Here are five of the most popular Talking Heads tracks - a toe to dip in their rich musical waters. We bet you'll let the water hold you down in no time.

"Psycho Killer": the signature song from debut album Talking Heads 77 captured a year of anxiety in New York after the capture of David Berkowitz, the infamous "Son of Sam" killer who'd thrown the city into a panic thanks to a brutal murder spree. While Byrne had written the track before the shootings started, the twitchy, minimalist instrumentation and expressive vocals (in English and French) capture a unique blend of rock and roll tension. (It resonates to this day: in 2017, pop star Selena Gomez's "Bad Liar," which sampled the track's bass line, became a Top 20 pop hit.)

READ MORE: December 1977: Talking Heads Release "Psycho Killer"

"This Must Be the Place (Naive Melody)": "It's a real honest kind of love song," Byrne said of this stripped-down, hypnotic track, a highlight of the band's groundbreaking concert film Stop Making Sense and a standout on 1983's Speaking in Tongues. "I don't think I've ever done a real love song before...I tried to write one that wasn't corny, that didn't sound stupid or lame the way many do."

"Once in a Lifetime": Though its appearances in movie trailers borders on unintentional parody, this single from 1980 masterpiece Remain in Light combines decades of deep musical traditions - hip-hop, Fela Kuti-inspired Afrobeat, gospel, The Velvet Underground - and creating a perfectly-sharpened knife against American consumerism in the new decade.

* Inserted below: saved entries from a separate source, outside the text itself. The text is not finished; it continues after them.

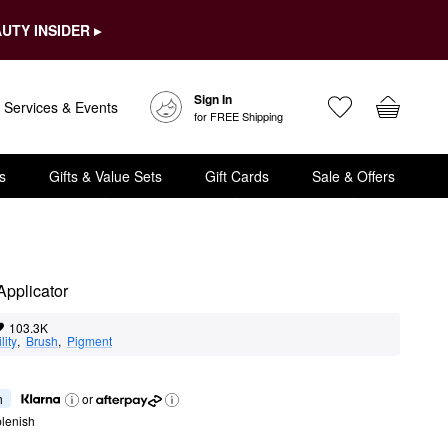
UTY INSIDER ▸
Sign In
Services & Events
for FREE Shipping
s
Gifts & Value Sets
Gift Cards
Sale & Offers
Applicator
103.3K
lity
,  
Brush
,  
Pigment
h
or
lenish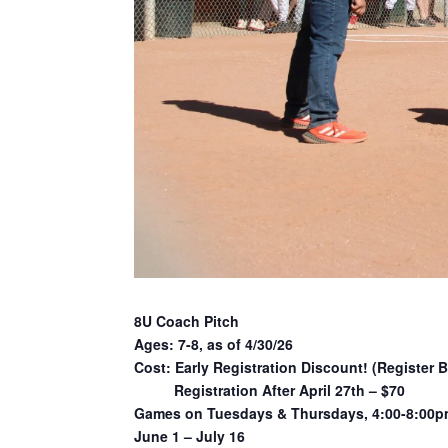
8U Coach Pitch
Ages: 7-8, as of 4/30/26
Cost: Early Registration Discount! (Register B
Registration After April 27th – $70
Games on Tuesdays & Thursdays, 4:00-8:00
June 1 – July 16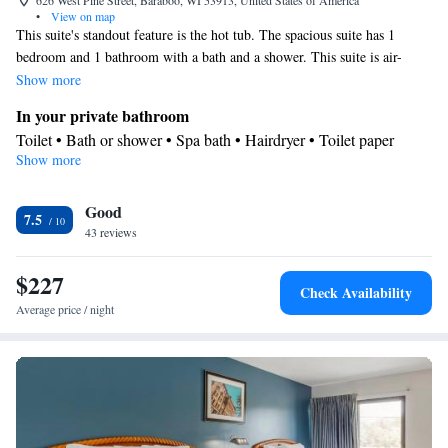
626 West Pine Street, Baraboo, WI 53913, United States of America
•
View on map
This suite's standout feature is the hot tub. The spacious suite has 1
bedroom and 1 bathroom with a bath and a shower. This suite is air-
conditioned and features a wardrobe, tumble dryer and heating. The unit
Show more
has 3 beds.
In your private bathroom
Toilet • Bath or shower • Spa bath • Hairdryer • Toilet paper
Show more
Facilities
Desk • Linen • Wake-up service • Wake up service/Alarm clock •
Good
Sofa bed • Alarm clock • Iron • Heating • Telephone • Tumble
7.5
43 reviews
dryer • Towels • Wardrobe or closet • Air conditioning • Hot tub
Smoking: No smoking
$227
Check Availability
Average price / night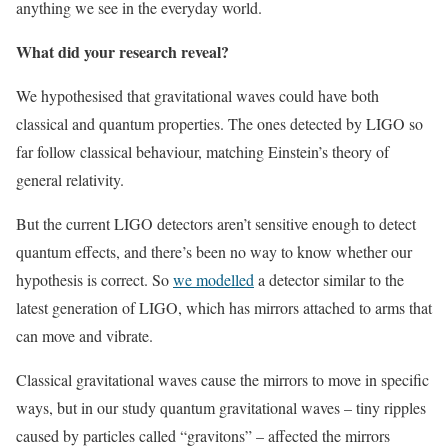
anything we see in the everyday world.
What did your research reveal?
We hypothesised that gravitational waves could have both
classical and quantum properties. The ones detected by LIGO so
far follow classical behaviour, matching Einstein’s theory of
general relativity.
But the current LIGO detectors aren’t sensitive enough to detect
quantum effects, and there’s been no way to know whether our
hypothesis is correct. So
we modelled
a detector similar to the
latest generation of LIGO, which has mirrors attached to arms that
can move and vibrate.
Classical gravitational waves cause the mirrors to move in specific
ways, but in our study quantum gravitational waves – tiny ripples
caused by particles called “gravitons” – affected the mirrors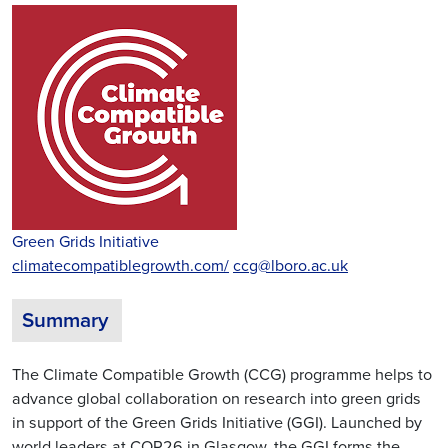
Green Grids Initiative
climatecompatiblegrowth.com/
ccg@lboro.ac.uk
Summary
The Climate Compatible Growth (CCG) programme helps to
advance global collaboration on research into green grids
in support of the Green Grids Initiative (GGI). Launched by
world leaders at COP26 in Glasgow, the GGI forms the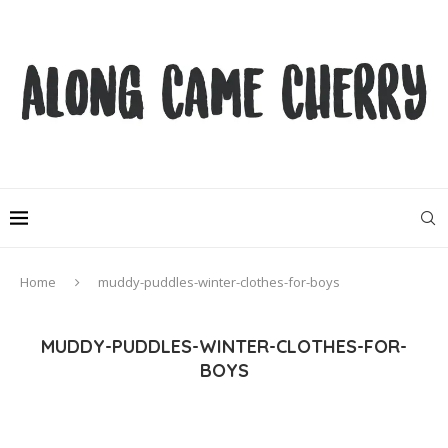
Home
muddy-puddles-winter-clothes-for-boys
MUDDY-PUDDLES-WINTER-CLOTHES-FOR-
BOYS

It's a message that time and circumstances haven't yet diluted. Same as it ever was.

READ MORE: October 1980: Inside Talking Heads' Afro-Futurist Masterpiece "Remain in Light"

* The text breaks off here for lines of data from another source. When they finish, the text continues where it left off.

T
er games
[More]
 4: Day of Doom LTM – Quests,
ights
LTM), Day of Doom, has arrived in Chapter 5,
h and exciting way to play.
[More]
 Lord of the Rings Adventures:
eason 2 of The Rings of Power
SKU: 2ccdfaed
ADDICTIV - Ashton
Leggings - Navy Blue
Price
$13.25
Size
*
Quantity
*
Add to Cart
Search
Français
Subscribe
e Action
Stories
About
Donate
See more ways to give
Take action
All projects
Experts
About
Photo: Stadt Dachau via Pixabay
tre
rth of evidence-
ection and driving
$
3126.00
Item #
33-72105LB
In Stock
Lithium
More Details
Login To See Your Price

"Burning Down the House": inspired by George Clinton's Parliament-Funkadelic collective (Clinton keyboardist Bernie Worrell was a touring member of the Talking Heads), this spaced-out track surprised everyone by becoming the band's only Top 10 hit in America.

"Road to Nowhere": "I wanted to write a song that presented a resigned, even joyful look at doom," Byrne wrote in the liner notes to a Talking Heads best-of in 2004. Not the cheeriest thought in the world, but it seemed to have worked: not only is it one of the band's most-streamed tracks, it's also part of Little Creatures, the band's 1983 album that's sold more than anything in their discography, having gone double platinum in the United States alone.